INSTRUCTIONS FOR THE TASK: Gather every line of the entries that includes the word "device".

MATERIAL SHOWN:

+ + + + + + +

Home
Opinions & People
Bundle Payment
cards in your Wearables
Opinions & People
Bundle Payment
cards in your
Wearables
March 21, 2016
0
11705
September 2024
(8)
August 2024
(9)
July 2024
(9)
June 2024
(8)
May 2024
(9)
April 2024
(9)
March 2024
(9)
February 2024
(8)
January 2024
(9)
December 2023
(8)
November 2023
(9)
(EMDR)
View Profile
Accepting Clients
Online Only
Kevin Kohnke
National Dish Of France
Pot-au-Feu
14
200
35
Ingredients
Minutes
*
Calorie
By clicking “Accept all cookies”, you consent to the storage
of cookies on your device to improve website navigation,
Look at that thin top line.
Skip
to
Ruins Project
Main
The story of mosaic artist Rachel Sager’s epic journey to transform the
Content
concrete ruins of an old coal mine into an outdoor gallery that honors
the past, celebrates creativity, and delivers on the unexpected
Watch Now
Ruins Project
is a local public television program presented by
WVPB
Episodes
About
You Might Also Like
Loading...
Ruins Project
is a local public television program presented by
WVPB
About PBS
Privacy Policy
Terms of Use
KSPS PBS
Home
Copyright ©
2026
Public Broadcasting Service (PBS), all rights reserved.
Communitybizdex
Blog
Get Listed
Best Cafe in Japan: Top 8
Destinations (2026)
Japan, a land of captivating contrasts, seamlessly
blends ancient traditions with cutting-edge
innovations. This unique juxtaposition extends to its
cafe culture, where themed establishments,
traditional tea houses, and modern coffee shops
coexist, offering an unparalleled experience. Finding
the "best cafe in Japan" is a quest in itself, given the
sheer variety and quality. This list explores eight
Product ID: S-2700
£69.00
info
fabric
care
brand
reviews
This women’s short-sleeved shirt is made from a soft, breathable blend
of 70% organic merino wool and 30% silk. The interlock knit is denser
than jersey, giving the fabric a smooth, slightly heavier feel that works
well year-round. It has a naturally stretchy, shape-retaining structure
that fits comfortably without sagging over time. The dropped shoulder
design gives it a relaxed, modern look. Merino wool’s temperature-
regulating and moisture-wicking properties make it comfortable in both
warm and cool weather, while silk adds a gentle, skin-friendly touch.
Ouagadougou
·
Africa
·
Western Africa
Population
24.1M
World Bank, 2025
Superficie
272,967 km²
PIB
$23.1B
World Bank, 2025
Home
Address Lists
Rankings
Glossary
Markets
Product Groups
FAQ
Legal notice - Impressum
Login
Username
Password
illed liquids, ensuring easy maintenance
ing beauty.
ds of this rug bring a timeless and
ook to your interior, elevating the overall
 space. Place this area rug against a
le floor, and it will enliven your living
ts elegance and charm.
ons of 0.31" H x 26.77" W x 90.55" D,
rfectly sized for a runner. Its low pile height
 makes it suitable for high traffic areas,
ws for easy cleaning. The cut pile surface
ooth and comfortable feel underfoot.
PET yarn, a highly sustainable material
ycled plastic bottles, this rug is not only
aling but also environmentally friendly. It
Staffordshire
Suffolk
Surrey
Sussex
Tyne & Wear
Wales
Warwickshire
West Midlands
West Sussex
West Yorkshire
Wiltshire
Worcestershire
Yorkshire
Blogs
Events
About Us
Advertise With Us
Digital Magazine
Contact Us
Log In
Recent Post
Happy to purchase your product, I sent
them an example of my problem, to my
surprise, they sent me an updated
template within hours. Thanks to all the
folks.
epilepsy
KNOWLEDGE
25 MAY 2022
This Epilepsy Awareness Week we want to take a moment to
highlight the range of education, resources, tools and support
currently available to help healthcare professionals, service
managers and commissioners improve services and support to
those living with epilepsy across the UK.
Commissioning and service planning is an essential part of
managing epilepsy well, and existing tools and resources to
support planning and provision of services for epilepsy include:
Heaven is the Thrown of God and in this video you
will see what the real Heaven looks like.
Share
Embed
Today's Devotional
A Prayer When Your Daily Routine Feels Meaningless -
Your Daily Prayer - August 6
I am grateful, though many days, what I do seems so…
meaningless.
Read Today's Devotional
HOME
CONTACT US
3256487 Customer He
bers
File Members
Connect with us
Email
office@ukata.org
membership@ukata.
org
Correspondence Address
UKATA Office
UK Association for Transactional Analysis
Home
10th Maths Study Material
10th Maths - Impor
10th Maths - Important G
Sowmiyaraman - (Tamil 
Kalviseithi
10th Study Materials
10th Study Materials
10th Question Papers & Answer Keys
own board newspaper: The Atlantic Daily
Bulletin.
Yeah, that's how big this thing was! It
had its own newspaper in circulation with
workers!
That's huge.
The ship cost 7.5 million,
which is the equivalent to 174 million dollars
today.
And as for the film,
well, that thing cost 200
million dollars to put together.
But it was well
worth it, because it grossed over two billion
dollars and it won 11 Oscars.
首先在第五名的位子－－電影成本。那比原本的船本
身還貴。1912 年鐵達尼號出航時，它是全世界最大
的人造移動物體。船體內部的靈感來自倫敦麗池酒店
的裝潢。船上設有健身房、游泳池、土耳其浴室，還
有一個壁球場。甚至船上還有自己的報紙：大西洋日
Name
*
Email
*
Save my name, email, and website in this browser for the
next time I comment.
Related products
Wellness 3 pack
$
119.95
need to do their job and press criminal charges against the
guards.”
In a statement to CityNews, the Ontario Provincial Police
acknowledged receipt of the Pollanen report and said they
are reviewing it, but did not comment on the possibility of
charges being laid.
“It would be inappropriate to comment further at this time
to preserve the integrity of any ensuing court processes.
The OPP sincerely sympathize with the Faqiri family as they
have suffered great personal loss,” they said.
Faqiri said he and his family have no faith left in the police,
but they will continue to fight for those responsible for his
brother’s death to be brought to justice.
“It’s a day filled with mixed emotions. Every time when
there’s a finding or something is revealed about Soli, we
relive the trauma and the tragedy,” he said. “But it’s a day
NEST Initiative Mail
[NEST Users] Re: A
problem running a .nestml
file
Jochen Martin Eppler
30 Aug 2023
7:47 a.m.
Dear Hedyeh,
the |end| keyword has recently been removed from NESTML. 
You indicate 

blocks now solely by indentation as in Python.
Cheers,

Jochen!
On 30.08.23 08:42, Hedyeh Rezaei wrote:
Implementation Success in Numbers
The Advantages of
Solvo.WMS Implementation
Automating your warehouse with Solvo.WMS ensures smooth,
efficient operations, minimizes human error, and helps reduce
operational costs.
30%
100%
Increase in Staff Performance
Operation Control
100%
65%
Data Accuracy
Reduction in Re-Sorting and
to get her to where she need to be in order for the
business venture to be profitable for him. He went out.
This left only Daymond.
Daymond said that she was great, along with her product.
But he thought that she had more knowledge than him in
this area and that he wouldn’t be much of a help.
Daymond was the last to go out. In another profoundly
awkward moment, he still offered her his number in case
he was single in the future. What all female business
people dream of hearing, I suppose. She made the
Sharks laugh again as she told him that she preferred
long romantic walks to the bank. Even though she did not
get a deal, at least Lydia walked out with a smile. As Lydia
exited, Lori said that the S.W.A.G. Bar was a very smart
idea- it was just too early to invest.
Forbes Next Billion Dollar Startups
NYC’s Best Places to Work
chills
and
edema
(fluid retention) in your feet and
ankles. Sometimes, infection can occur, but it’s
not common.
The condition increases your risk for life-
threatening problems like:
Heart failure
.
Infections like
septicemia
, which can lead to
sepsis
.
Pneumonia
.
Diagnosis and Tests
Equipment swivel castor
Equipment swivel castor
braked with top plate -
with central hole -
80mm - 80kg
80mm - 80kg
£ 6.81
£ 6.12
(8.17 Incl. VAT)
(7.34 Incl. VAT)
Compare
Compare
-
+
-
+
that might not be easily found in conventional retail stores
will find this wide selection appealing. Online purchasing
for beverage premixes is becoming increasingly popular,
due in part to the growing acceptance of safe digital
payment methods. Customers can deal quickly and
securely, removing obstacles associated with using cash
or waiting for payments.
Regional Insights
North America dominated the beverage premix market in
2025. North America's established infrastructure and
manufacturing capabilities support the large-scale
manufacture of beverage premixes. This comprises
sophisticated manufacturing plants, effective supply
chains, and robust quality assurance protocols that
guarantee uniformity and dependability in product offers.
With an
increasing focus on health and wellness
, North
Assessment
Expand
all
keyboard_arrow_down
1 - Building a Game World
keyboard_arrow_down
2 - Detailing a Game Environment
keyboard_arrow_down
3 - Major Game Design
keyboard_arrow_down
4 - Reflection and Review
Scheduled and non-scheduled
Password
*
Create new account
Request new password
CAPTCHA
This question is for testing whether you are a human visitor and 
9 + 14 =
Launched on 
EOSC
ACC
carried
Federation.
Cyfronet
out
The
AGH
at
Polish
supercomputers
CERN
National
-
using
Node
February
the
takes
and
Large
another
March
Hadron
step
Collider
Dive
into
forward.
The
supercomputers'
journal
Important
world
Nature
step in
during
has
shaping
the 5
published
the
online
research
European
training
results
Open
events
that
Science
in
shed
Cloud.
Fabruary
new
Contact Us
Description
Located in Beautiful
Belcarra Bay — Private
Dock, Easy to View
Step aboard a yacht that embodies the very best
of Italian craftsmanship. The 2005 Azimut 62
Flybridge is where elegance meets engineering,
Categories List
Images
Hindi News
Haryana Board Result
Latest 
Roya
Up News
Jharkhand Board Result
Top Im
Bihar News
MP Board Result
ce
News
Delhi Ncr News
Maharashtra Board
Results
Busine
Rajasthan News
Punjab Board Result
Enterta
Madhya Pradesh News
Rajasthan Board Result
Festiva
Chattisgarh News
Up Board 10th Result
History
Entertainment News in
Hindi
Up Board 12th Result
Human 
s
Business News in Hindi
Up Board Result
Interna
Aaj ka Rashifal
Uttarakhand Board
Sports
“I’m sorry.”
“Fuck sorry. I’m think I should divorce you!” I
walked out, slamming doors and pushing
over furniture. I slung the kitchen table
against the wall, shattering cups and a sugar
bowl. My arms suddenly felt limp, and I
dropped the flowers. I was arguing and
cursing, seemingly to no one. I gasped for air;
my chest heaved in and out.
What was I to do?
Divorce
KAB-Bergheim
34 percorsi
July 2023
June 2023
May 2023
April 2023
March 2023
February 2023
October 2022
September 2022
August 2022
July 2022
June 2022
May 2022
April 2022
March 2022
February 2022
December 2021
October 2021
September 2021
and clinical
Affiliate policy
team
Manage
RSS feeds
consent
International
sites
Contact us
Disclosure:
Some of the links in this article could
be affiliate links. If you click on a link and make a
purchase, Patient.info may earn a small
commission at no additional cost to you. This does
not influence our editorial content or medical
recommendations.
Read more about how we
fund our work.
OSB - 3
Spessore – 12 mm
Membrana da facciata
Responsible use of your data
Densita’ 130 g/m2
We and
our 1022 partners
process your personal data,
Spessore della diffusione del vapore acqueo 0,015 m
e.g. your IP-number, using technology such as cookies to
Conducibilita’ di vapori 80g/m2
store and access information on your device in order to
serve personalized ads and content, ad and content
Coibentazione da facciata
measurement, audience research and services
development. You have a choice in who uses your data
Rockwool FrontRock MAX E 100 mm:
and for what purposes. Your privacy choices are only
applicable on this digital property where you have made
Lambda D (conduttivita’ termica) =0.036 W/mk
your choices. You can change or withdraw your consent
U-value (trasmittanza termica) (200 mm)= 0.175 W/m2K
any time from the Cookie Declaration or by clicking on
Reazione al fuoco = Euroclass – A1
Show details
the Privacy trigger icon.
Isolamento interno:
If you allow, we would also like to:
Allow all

+ + + + + + +

COMPLETED EXERCISE:
of cookies on your device to improve website navigation,
store and access information on your device in order to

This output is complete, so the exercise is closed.